Bu defa Tavşanlı’da iki mahallemize iki muhtar gönlümden geçiyor. Mahalleleri söylemiyorum; birisi Tavşanlı Ekspres Gazetesi’nin sahibi meslektaşım Tuna İşleyen,diğeri Lise İngilizce emekli öğretmeni meslektaşım Şevki Eser. Mutlaka muhtar olmalarını istiyorum. İkisi de öğretmen. Yol yordam bilen arkadaşlarımız. Ada Mahallesi Muhtarı Halil zaten gönlümde yatıyor. Bir de nüfus kayıtlarımın bulunduğu Tavşanlı Durak Mahalllesi Muhtarlığı için dostum Bilal Çırak’ı tekrar muhtar görmek istiyorum. İster mi istemez mi bilemem ama benim gönlüm öyle istiyor.

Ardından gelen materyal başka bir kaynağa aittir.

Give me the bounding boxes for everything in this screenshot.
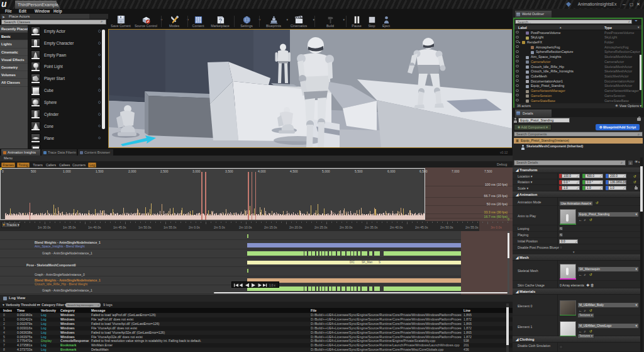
svg-text:1.0 x: 1.0 x xyxy=(269,284,276,287)
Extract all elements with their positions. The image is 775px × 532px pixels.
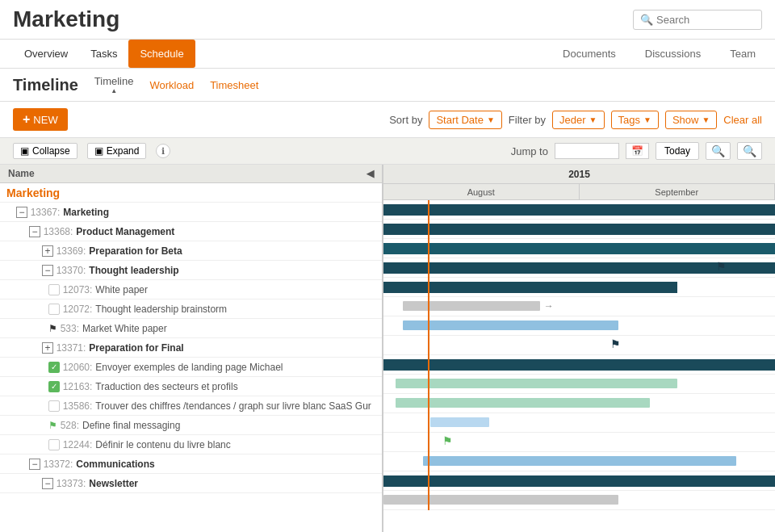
sort-arrow-icon: ▼ — [487, 115, 495, 124]
col-header-name: Name — [8, 168, 35, 179]
clear-all-button[interactable]: Clear all — [723, 114, 762, 126]
gantt-row — [383, 355, 775, 375]
jump-to-section: Jump to 📅 Today 🔍 🔍 — [511, 142, 762, 160]
milestone-green-flag-icon: ⚑ — [442, 434, 453, 447]
new-button[interactable]: + NEW — [13, 108, 68, 131]
gantt-bar — [403, 320, 618, 330]
checkbox-empty[interactable] — [48, 400, 60, 412]
gantt-row: ⚑ — [383, 433, 775, 452]
list-item: − 13368: Product Management — [0, 222, 382, 241]
gantt-bar — [383, 359, 775, 371]
collapse-icon[interactable]: − — [29, 459, 40, 470]
gantt-bar — [396, 379, 677, 388]
gantt-row — [383, 413, 775, 433]
list-item: − 13367: Marketing — [0, 203, 382, 222]
nav-team[interactable]: Team — [723, 40, 762, 68]
gantt-row: ⚑ — [383, 336, 775, 355]
gantt-bar — [383, 243, 775, 254]
gantt-bar — [383, 204, 775, 216]
search-input[interactable] — [656, 14, 753, 26]
list-item: Marketing — [0, 183, 382, 203]
collapse-button[interactable]: ▣ Collapse — [13, 143, 78, 159]
gantt-bar — [403, 301, 540, 311]
gantt-row — [383, 471, 775, 491]
col-header: Name ◀ — [0, 165, 382, 183]
header: Marketing 🔍 — [0, 0, 775, 40]
collapse-icon[interactable]: − — [42, 265, 53, 276]
collapse-icon[interactable]: − — [16, 207, 27, 218]
nav-overview[interactable]: Overview — [13, 40, 79, 68]
gantt-header: 2015 August September — [383, 165, 775, 200]
nav-schedule[interactable]: Schedule — [128, 40, 195, 68]
section-marketing: Marketing — [6, 186, 60, 199]
main-content: Name ◀ Marketing − 13367: Marketing − 13… — [0, 165, 775, 532]
checkbox-checked[interactable]: ✓ — [48, 362, 60, 373]
collapse-arrow-icon[interactable]: ◀ — [367, 168, 374, 179]
collapse-icon[interactable]: − — [29, 226, 40, 237]
jump-to-input[interactable] — [555, 143, 619, 159]
today-button[interactable]: Today — [656, 142, 699, 160]
gantt-month-august: August — [383, 184, 580, 199]
filter-dropdown[interactable]: Jeder ▼ — [552, 111, 604, 129]
tab-workload[interactable]: Workload — [149, 79, 194, 91]
gantt-bar — [383, 495, 618, 505]
checkbox-empty[interactable] — [48, 439, 60, 450]
gantt-month-september: September — [580, 184, 776, 199]
collapse-toolbar: ▣ Collapse ▣ Expand ℹ Jump to 📅 Today 🔍 … — [0, 138, 775, 165]
checkbox-checked[interactable]: ✓ — [48, 381, 60, 392]
sort-dropdown[interactable]: Start Date ▼ — [429, 111, 501, 129]
gantt-row — [383, 316, 775, 336]
gantt-row: → — [383, 297, 775, 316]
gantt-bar — [383, 224, 775, 235]
page-title: Marketing — [13, 6, 119, 32]
left-panel: Name ◀ Marketing − 13367: Marketing − 13… — [0, 165, 383, 532]
gantt-row — [383, 278, 775, 297]
toolbar: + NEW Sort by Start Date ▼ Filter by Jed… — [0, 102, 775, 138]
gantt-year: 2015 — [383, 165, 775, 184]
list-item: + 13371: Preparation for Final — [0, 338, 382, 358]
show-arrow-icon: ▼ — [702, 115, 710, 124]
expand-button[interactable]: ▣ Expand — [87, 143, 147, 159]
list-item: − 13370: Thought leadership — [0, 261, 382, 280]
info-button[interactable]: ℹ — [156, 144, 170, 158]
tags-dropdown[interactable]: Tags ▼ — [611, 111, 659, 129]
list-item: 12244: Définir le contenu du livre blanc — [0, 435, 382, 455]
flag-icon: ⚑ — [48, 323, 57, 334]
milestone-flag-icon: ⚑ — [716, 260, 727, 273]
gantt-chart: 2015 August September — [383, 165, 775, 532]
collapse-icon[interactable]: − — [42, 478, 53, 489]
search-icon: 🔍 — [640, 14, 653, 26]
gantt-row — [383, 239, 775, 258]
gantt-row — [383, 491, 775, 510]
calendar-button[interactable]: 📅 — [626, 143, 649, 159]
show-dropdown[interactable]: Show ▼ — [665, 111, 717, 129]
list-item: 13586: Trouver des chiffres /tendances /… — [0, 396, 382, 416]
expand-icon[interactable]: + — [42, 245, 53, 257]
plus-icon: + — [23, 112, 30, 127]
list-item: ✓ 12163: Traduction des secteurs et prof… — [0, 377, 382, 396]
nav-discussions[interactable]: Discussions — [639, 40, 707, 68]
nav-documents[interactable]: Documents — [556, 40, 622, 68]
search-box[interactable]: 🔍 — [633, 10, 762, 30]
nav-tasks[interactable]: Tasks — [79, 40, 128, 68]
gantt-row — [383, 452, 775, 471]
tab-timesheet[interactable]: Timesheet — [210, 79, 258, 91]
filter-by-label: Filter by — [509, 114, 546, 126]
gantt-rows: ⚑ → ⚑ — [383, 200, 775, 510]
gantt-bar — [383, 475, 775, 487]
tab-timeline[interactable]: Timeline — [94, 75, 134, 87]
zoom-in-button[interactable]: 🔍 — [706, 142, 731, 160]
checkbox-empty[interactable] — [48, 284, 60, 295]
gantt-row: ⚑ — [383, 258, 775, 278]
filter-arrow-icon: ▼ — [589, 115, 597, 124]
checkbox-empty[interactable] — [48, 304, 60, 315]
bar-arrow-icon: → — [544, 300, 554, 312]
jump-to-label: Jump to — [511, 145, 548, 157]
gantt-months: August September — [383, 184, 775, 200]
main-nav: Overview Tasks Schedule Documents Discus… — [0, 40, 775, 69]
zoom-out-button[interactable]: 🔍 — [737, 142, 762, 160]
milestone-flag-icon: ⚑ — [610, 337, 621, 350]
nav-left: Overview Tasks Schedule — [13, 40, 195, 68]
list-item: − 13372: Communications — [0, 455, 382, 474]
expand-icon[interactable]: + — [42, 342, 53, 354]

Muhtarlık müessesesi saygın bir müessesedir. Muhtar yerinde bir babadır,amcadır. Bayansa annedir,abladır. Muhtarlar toplumun vazgeçilmezleridir. Ama hep düşünürüm,yeri geldiğinde” Adamların cumhurbaşkanı kadar yetkileri var” deriz ama muhtarlarımıza bir mütevazi bina tahsis etmeyiz. Devrimizde binaya da gerek yok; Konteynerler bile muhtarlık binası olarak kullanılabilir. İnşallah düşündüğüm gibi olur. Merhum duayen muhtar,yılların muhtarı Kerim Seçken mütevazi ayakkabı tamir dükkanında mührünü çekmecesine koyardı. Ara sıra nefes almak için şöyle bir dolaşmaya çıktığında dükkanın anahtarını kapının üzerinde bir yere bırakırdı. Bir gün bir belge imzalamak için kendisini aradığımda bana.” Oğlumuz,anahtar kapının üzerinde,mühür çekmecede. Al nereye basacaksan bas tekrar yerine koy. Kapıyı kitle anahtarı tekrar eski yerine koy” demişti. Mekanı cennet olsun. Böyle bir güven bu çağda var mı Allah aşkına!....
Ben muhtar adaylarına küçük bir öğüt vermek isterim; Muhtarlığı üç beş kuruş bir maaşı var diyerek düşünmesinler. Muhtarlık sorumluluk isteyen bir meslektir. Bir madalyon gibidir; bir yüzü bal gibi ,öteki yüzü acı biber gibidir. Çok sevdiği muhtarlığın elinden alınacağını hisseden bir köy muhtarının yetkililerin önünde mühürünü yuttuğunu duydunuz mu ? Ben duymuştum. Bir operasyon ile mide ameliyatı geçirmiş,mühür çıkarılmış,ilgililere teslim edilmişti. Bu kadar sevmek te abes değil mi?